Victimes, enjeux et dates clés du procès Weinstein:
le maître de Hollywood risque la perpétuité

Pour mieux comprendre, voici nos fiches récapitulatives.

Harvey Weinstein

visionnaire devenu ennemi numéro 1 du #MeToo

Il était un producteur de cinéma visionnaire, faiseur d'Oscars, donateur du parti démocrate. Depuis octobre 2017, Harvey Weinstein est un paria, incarnation du prédateur sexuel et catalyseur du mouvement #MeToo.

L'accession au gotha d'Hollywood de ce fils d'un diamantaire new-yorkais avait pris des années, sa chute s'est faite en quelques jours: en octobre 2017, le New York Times et le New Yorker publient les témoignages de femmes, actrices ou mannequins pour la plupart, accusant le producteur de les avoir agressées sexuellement, puis de les avoir parfois payées pour se taire.

Harvey Weinstein, 67 ans, marié deux fois et père de cinq enfants, a eu beau maintenir que ses relations étaient toutes consenties, le #MeToo était né: ce mouvement a dénoncé les abus sexuels présumés de centaines d'hommes de pouvoir.

Celui qui était la coqueluche des festivals du 7e art est banni de l'Académie du cinéma qui remet les Oscars.
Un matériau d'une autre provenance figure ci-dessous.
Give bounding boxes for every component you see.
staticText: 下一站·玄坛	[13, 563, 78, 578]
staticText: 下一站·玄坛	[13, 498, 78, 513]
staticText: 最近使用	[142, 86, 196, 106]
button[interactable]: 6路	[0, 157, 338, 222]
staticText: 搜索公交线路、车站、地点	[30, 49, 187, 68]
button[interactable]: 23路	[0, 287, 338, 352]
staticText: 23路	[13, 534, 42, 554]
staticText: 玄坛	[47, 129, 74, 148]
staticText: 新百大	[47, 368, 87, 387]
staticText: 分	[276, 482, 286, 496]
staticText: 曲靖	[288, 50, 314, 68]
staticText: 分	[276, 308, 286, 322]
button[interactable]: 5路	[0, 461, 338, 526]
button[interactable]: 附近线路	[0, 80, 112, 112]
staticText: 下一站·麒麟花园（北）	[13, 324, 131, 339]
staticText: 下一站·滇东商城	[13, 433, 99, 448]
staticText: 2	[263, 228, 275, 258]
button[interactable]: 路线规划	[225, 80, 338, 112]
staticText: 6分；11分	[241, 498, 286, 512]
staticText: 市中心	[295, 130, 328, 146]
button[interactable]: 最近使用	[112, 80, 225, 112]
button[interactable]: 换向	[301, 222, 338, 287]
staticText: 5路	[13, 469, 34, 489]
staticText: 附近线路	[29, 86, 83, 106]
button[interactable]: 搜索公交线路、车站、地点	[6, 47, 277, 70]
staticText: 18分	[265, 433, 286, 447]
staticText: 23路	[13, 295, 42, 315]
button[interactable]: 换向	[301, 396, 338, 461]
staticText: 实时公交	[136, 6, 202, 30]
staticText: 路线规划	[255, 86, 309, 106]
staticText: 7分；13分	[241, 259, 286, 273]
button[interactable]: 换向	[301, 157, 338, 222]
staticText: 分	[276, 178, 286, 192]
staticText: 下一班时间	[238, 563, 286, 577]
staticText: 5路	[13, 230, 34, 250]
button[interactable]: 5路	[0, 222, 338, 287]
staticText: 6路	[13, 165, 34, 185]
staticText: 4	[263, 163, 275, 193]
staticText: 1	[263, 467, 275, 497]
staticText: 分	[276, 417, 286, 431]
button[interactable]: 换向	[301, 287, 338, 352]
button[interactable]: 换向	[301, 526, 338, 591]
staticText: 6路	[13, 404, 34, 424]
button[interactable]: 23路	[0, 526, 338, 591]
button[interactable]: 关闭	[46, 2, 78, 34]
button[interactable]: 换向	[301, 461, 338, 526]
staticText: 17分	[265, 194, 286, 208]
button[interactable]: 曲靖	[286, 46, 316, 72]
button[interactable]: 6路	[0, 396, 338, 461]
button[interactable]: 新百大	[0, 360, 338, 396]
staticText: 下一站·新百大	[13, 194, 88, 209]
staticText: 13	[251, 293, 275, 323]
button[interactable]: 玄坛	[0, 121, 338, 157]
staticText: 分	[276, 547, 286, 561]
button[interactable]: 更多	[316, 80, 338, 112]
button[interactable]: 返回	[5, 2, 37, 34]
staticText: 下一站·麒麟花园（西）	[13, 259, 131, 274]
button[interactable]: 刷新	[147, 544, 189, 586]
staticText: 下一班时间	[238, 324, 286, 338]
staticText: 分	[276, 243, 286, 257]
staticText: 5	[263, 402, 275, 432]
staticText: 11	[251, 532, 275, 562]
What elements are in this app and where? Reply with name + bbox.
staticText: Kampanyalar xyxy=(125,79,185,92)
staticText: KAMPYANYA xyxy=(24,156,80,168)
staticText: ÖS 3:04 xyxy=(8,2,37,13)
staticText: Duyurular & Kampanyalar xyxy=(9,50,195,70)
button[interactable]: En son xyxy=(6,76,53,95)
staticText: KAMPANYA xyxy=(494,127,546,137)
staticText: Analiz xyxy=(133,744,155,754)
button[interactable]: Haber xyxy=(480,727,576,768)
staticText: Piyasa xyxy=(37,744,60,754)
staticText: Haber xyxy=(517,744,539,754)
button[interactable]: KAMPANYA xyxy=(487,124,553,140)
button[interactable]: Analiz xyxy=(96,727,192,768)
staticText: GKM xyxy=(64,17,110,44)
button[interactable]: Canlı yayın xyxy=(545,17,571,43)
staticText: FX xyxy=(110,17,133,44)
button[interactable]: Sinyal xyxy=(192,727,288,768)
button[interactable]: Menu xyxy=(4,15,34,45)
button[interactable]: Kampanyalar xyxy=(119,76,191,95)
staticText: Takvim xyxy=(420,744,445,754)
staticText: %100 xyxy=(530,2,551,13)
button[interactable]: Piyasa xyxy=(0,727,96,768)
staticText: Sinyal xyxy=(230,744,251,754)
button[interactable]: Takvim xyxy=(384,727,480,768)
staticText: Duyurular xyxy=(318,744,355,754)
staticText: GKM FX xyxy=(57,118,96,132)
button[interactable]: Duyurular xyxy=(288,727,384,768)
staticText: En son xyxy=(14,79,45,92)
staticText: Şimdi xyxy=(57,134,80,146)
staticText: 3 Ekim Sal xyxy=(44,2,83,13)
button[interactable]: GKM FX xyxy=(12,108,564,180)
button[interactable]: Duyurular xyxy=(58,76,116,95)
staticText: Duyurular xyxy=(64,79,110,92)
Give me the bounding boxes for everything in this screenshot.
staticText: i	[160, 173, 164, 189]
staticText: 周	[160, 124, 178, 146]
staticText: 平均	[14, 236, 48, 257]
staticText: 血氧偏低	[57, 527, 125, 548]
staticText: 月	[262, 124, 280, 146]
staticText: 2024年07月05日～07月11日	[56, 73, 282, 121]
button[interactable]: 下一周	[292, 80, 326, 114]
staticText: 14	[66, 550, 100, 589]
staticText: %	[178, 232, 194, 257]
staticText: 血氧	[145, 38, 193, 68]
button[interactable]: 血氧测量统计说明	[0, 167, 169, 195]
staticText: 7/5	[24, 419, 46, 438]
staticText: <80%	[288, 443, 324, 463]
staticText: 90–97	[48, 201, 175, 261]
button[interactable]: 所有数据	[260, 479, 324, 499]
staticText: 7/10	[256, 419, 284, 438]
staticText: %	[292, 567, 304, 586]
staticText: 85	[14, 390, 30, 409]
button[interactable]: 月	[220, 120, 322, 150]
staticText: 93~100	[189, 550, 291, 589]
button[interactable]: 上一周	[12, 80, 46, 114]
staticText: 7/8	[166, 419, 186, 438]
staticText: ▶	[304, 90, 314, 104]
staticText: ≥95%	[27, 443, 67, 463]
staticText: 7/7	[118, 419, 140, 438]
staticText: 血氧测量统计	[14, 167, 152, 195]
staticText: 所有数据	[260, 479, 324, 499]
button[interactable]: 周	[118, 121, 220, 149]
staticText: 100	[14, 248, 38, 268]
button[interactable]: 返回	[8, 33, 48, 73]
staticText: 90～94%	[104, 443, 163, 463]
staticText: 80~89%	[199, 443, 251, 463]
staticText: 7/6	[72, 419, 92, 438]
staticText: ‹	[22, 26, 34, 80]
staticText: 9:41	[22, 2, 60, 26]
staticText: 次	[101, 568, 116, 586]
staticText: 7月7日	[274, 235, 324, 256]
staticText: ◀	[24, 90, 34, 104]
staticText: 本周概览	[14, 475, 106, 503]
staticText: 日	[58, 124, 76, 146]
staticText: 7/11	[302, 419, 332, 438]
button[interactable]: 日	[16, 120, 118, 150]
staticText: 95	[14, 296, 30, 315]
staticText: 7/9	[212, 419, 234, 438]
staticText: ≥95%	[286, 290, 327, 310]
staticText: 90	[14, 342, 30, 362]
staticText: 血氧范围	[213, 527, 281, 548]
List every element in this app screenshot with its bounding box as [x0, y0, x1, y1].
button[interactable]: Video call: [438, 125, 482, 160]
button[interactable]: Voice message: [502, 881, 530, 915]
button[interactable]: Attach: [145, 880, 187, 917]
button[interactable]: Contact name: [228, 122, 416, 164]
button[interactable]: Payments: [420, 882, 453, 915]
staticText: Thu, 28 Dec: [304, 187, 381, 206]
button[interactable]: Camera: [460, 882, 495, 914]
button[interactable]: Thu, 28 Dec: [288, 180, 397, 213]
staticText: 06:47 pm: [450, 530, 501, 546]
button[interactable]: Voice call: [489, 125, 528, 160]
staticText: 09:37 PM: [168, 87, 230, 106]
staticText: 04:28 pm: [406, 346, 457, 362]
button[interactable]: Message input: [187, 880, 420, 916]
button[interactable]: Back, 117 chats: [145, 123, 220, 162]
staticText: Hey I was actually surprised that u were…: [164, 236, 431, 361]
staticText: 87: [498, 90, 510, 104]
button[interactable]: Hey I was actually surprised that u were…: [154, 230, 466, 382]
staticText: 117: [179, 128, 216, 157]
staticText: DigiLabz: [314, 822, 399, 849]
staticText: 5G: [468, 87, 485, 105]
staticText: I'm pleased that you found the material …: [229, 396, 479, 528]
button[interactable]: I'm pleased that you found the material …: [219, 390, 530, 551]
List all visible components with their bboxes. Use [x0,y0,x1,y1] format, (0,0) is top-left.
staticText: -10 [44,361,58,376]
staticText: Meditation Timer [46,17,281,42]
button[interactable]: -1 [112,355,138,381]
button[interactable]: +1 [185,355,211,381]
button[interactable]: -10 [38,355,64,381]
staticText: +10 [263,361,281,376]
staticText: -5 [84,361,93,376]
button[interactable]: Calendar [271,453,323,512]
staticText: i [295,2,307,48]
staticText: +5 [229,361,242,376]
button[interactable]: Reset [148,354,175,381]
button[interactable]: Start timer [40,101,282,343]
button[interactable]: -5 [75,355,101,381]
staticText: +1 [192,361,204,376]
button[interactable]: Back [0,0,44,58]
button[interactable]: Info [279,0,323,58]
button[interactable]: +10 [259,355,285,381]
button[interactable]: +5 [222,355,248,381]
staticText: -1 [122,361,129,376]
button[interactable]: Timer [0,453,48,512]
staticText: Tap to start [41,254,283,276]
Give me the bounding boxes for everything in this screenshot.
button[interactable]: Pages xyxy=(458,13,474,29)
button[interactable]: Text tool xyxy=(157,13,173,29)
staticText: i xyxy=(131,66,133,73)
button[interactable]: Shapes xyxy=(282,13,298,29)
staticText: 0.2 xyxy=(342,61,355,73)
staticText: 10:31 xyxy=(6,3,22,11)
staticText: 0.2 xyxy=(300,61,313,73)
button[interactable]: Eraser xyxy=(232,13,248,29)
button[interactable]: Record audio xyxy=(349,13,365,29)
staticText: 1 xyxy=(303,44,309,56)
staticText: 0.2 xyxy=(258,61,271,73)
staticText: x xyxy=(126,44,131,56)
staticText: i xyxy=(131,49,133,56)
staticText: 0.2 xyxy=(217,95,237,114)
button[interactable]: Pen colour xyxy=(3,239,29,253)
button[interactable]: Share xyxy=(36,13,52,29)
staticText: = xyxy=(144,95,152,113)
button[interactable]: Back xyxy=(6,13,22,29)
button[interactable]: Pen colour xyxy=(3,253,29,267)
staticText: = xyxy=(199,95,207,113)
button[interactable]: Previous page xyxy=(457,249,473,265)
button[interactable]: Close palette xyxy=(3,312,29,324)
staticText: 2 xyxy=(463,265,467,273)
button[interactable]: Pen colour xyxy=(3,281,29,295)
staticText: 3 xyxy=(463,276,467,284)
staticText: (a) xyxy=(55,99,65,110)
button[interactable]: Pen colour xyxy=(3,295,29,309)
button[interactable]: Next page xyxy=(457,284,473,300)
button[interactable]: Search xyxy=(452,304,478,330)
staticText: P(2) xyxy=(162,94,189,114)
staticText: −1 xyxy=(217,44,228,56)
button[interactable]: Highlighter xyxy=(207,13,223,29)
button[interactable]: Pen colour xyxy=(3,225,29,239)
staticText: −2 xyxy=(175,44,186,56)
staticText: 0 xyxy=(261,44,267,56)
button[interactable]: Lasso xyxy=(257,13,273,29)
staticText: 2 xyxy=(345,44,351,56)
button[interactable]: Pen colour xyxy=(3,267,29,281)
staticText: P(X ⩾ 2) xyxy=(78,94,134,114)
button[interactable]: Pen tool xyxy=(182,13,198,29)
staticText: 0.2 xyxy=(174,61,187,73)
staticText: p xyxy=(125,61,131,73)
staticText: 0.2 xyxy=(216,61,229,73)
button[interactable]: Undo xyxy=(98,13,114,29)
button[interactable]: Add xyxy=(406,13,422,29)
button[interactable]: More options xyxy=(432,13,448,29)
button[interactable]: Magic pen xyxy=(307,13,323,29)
Les plaintes contre lui au civil se multiplient.
Le 25 mai 2018, il est inculpé à New York. Les images du producteur menotté font le tour du monde. En liberté surveillée moyennant une lourde caution et le port d'un bracelet électronique, il s'est rarement exprimé publiquement depuis.
Dans une interview au New York Post mi-décembre, il n'exprimait aucun remord et se plaignait qu'on ait oublié sa brillante carrière: "j'ai fait plus de films réalisés par des femmes et sur des femmes que n'importe quel producteur (...) J'étais le premier! J'étais le pionnier!"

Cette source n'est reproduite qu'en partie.